Anne: I read just the other day that the Yellowstone Caldera could fire up and erupt with just a few decades notice. It could happen any time. And you're here with an evocative name, warning me that such an eruption would be the end of the world.

EndodaWorld: Exactly.

Anne: Except it wasn't.

EndodaWorld: Who are you to argue? I was there!!!

Anne: But if it was the end of the world, there wouldn't be any people anywhere. Or animals, or plants, or insects. But we've got plenty of all of those things.

EndodaWorld: Well, Miss Priss, let me tell you: If you had been there in my time, you would have felt like it was the end of the world!

Anne: I daresay.

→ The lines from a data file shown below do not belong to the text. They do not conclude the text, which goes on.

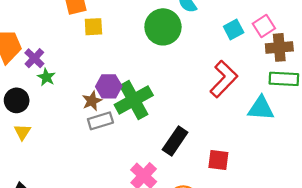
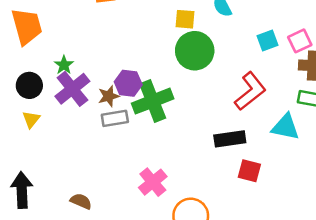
yellow square: (93, 27) -> (185, 19), moved
green circle: (163, 27) -> (195, 51), moved
purple cross: (34, 58) -> (72, 89), moved, size x1.6
black rectangle: (175, 141) -> (230, 139), moved, turned 40
red square: (218, 160) -> (249, 171), moved

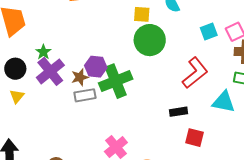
black rectangle: (230, 139) -> (179, 112), size x0.7

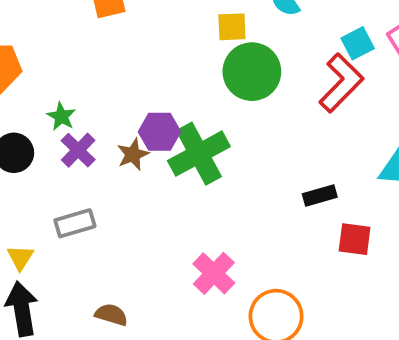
purple cross: (50, 71) -> (78, 150), size x0.7
red L-shape: (195, 73) -> (341, 83), moved
gray rectangle: (85, 95) -> (75, 223), moved
yellow triangle: (17, 96) -> (20, 258), moved

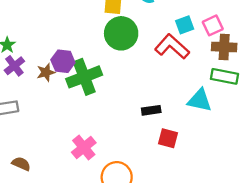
red L-shape: (341, 83) -> (172, 47), turned -100

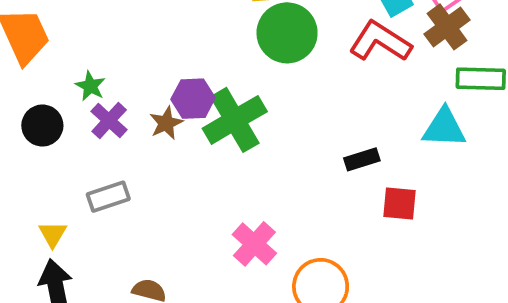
brown cross: (224, 47) -> (447, 27), moved, turned -30

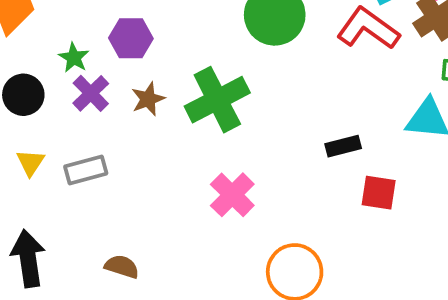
purple hexagon: (193, 99) -> (131, 38), moved
yellow triangle: (53, 234) -> (30, 163), moved
pink cross: (254, 244) -> (232, 195), moved

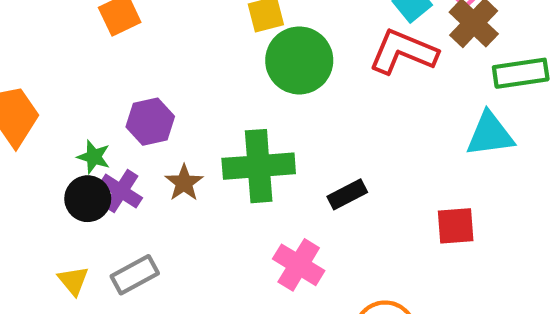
black circle: (23, 95) -> (88, 199), moved
green cross: (217, 100) -> (259, 166), turned 36
black rectangle: (343, 146) -> (347, 194), moved

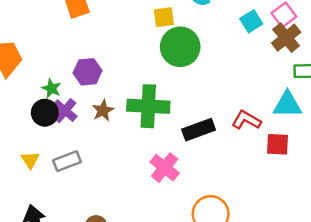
red L-shape: (403, 52) -> (246, 120), moved, size x0.7
black rectangle: (347, 194) -> (199, 130), size x1.4
red square: (456, 226) -> (278, 144), moved

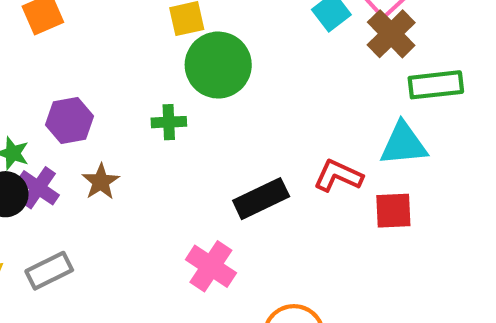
green cross: (148, 106) -> (169, 122), moved, size x0.5

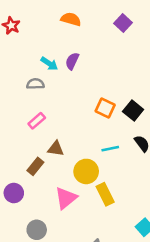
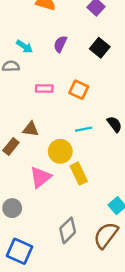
purple semicircle: (72, 61) -> (60, 44), moved
black square: (133, 111) -> (100, 48), moved
pink rectangle: (37, 121) -> (44, 88), moved, turned 42

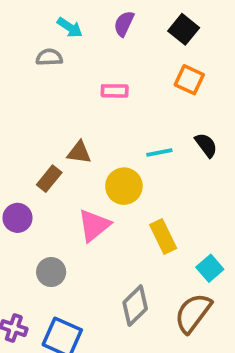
pink rectangle: (44, 88) -> (115, 91), moved
orange square: (79, 90) -> (189, 80), moved
yellow rectangle: (79, 174) -> (163, 237), moved

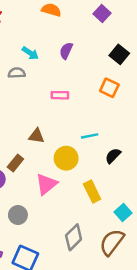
black square: (184, 29) -> (119, 54), moved
black semicircle: (206, 145) -> (113, 156), moved, turned -98
brown rectangle: (49, 179) -> (15, 163), moved

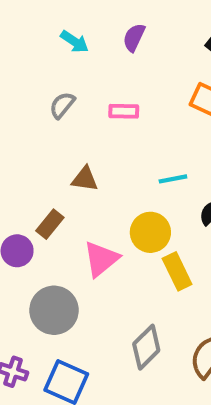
gray semicircle: (17, 73) -> (62, 105), moved, turned -49
yellow circle: (66, 158) -> (150, 232), moved
gray circle: (18, 215) -> (54, 310), size x1.5

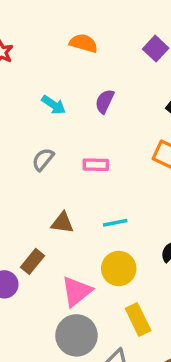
cyan line: (173, 179) -> (115, 223), moved
yellow rectangle: (177, 271) -> (138, 320), moved
gray circle: (54, 310) -> (76, 335), moved

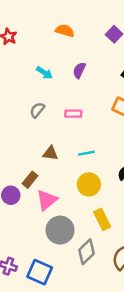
pink triangle: (76, 291) -> (47, 200), moved

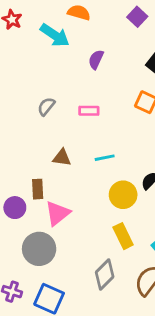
cyan arrow: (44, 73) -> (55, 35), moved, size x1.5
brown rectangle: (30, 180) -> (38, 189), turned -42
yellow circle: (89, 184) -> (123, 195), moved
gray circle: (60, 230) -> (39, 249), moved

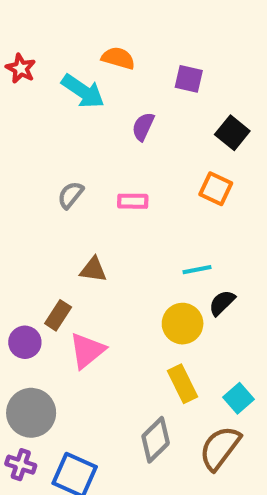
purple square: (137, 17) -> (189, 79), moved, turned -30
cyan line: (105, 158) -> (197, 270), moved
brown rectangle: (38, 189) -> (58, 315), turned 36
gray circle: (39, 249) -> (31, 413), moved

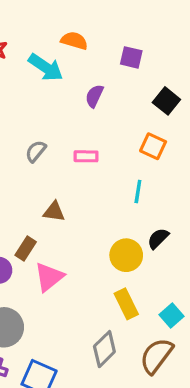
cyan line: (197, 270) -> (138, 192), moved, turned -70

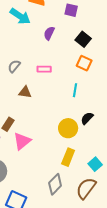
black square: (166, 101) -> (83, 39), moved
brown triangle: (54, 212) -> (25, 92), moved
yellow rectangle: (126, 304) -> (68, 157), turned 48

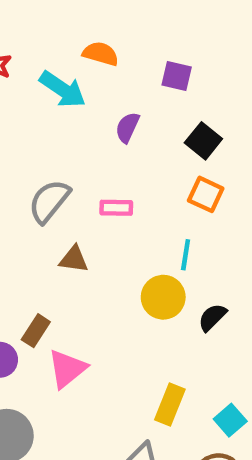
gray semicircle: (14, 66) -> (49, 201), size x1.5
yellow circle: (68, 128) -> (163, 297), moved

And if that scary super volcano erupts in thirty years, it will certainly be the end of the world for me. But not for everyone. So long Anne, Mr. J, cats Beta and Gamma, beloved daughters, entire population of Philadelphia ... but not the human race. EndodaWorld, you've got to admit that some tribes of humankind survived the decade of ash rain.

EndodaWorld: Didn't do me any good. I've never gotten even a nibble on my resume, from then until now.

Anne: Speaking of nibble, could you please forego that last can of black beans? I need those for my soup.

EndodaWorld: But .....

Anne: Oh, never mind! Munch away!


I'm going to take a lesson from this hungry bored god. Apparently the shit hit the fan, and people stuck in the catastrophe blamed all of their gods and dumped them. The people drafted a new god, but that god couldn't fix the problem. In fact, it must have gotten a lot worse. Now, what does that remind me of?

5 comments:

anne marie in philly said...

uh, donald dump?

yellowdoggranny said...

the fact that we're fucked?

Debra She Who Seeks said...

He's a charming guy, that EndodaWorld, but he had a tough gig.

Janie Junebug said...

That's quite a chat between you two. I hope you started the fire.

Love,
Janie

Ol'Buzzard said...

Excellent on so many levels. Stories are better than lectures because each listener (reader) can interpret to fit their own relevance.